Your instructions >> Each line of the data that includes "coordinates" must be copied.

Dataset excerpts >>
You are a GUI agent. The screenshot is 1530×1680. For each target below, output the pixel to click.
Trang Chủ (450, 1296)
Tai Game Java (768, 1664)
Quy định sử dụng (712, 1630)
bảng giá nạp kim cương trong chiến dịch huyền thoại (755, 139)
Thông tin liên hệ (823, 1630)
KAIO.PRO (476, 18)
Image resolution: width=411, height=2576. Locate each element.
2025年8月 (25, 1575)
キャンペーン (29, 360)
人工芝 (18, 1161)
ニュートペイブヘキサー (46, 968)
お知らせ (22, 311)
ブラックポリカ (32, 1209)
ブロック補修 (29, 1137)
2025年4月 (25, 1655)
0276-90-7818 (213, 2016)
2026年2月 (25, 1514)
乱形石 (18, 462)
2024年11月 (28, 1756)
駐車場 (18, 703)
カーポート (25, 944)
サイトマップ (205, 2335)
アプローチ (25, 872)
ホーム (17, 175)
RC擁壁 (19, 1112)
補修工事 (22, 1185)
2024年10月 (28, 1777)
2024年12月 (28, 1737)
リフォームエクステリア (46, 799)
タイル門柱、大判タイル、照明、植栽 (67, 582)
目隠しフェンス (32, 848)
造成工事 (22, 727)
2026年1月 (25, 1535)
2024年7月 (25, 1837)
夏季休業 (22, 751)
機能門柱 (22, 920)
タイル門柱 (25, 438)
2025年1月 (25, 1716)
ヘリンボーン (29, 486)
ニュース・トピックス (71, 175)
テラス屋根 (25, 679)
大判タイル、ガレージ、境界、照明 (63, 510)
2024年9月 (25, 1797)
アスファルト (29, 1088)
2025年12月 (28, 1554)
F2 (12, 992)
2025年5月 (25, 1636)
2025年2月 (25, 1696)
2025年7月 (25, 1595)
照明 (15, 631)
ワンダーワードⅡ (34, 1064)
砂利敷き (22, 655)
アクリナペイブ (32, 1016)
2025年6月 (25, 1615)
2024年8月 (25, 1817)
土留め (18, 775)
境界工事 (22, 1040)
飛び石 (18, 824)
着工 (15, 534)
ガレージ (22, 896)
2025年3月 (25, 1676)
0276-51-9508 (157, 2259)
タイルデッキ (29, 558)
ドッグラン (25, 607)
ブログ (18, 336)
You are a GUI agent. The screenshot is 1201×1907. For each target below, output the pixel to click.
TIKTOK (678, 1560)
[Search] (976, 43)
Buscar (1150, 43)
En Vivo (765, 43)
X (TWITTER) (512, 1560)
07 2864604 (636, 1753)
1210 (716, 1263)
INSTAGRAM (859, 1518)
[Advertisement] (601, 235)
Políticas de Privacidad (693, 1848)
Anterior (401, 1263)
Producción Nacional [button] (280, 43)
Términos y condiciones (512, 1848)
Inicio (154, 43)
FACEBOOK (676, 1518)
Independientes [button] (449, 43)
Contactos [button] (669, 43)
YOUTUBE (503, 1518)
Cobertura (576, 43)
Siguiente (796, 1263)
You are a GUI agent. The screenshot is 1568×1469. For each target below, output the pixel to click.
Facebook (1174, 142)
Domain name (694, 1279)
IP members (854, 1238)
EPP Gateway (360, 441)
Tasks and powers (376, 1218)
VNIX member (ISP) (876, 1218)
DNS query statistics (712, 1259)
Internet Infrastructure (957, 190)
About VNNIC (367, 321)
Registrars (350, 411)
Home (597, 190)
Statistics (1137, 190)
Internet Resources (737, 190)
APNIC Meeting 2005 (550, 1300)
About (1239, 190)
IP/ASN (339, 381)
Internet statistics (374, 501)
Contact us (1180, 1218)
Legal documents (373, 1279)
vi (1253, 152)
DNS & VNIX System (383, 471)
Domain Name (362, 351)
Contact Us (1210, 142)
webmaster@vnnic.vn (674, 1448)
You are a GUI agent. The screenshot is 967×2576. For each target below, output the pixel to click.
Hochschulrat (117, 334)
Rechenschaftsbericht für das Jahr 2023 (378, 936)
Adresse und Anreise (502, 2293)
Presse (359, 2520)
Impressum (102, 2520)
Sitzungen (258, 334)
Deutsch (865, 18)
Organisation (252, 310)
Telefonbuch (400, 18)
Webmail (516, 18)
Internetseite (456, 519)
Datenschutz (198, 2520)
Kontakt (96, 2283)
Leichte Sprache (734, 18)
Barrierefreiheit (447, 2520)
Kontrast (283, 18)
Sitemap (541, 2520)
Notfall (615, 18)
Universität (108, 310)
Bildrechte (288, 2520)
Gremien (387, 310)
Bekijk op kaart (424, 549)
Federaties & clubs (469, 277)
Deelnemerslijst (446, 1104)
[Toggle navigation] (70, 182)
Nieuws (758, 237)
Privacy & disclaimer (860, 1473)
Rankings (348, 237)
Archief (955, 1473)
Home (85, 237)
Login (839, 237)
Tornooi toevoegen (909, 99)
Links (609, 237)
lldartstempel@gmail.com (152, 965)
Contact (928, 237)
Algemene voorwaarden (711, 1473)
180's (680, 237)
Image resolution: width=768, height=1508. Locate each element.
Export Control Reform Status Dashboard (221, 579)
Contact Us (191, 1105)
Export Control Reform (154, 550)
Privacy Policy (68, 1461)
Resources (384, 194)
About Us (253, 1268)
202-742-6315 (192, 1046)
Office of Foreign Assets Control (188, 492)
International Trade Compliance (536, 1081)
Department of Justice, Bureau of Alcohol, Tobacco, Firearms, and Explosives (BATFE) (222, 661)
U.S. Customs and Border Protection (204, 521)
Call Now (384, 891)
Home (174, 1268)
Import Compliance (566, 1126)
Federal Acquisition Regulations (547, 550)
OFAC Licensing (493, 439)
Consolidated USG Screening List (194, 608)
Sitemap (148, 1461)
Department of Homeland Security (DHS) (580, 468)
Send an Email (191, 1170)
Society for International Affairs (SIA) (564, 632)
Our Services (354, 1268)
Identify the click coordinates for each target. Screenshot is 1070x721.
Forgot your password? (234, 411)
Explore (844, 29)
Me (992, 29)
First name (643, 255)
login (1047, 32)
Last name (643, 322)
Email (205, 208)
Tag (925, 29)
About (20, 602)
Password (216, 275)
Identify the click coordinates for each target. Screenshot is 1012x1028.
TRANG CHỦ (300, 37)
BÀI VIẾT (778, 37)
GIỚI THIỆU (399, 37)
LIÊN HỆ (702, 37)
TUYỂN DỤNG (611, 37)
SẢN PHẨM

Exercise output >>
Identify the click coordinates for each target. Screenshot is 1070x721.
Identify the click coordinates for each target. Screenshot is 1012x1028.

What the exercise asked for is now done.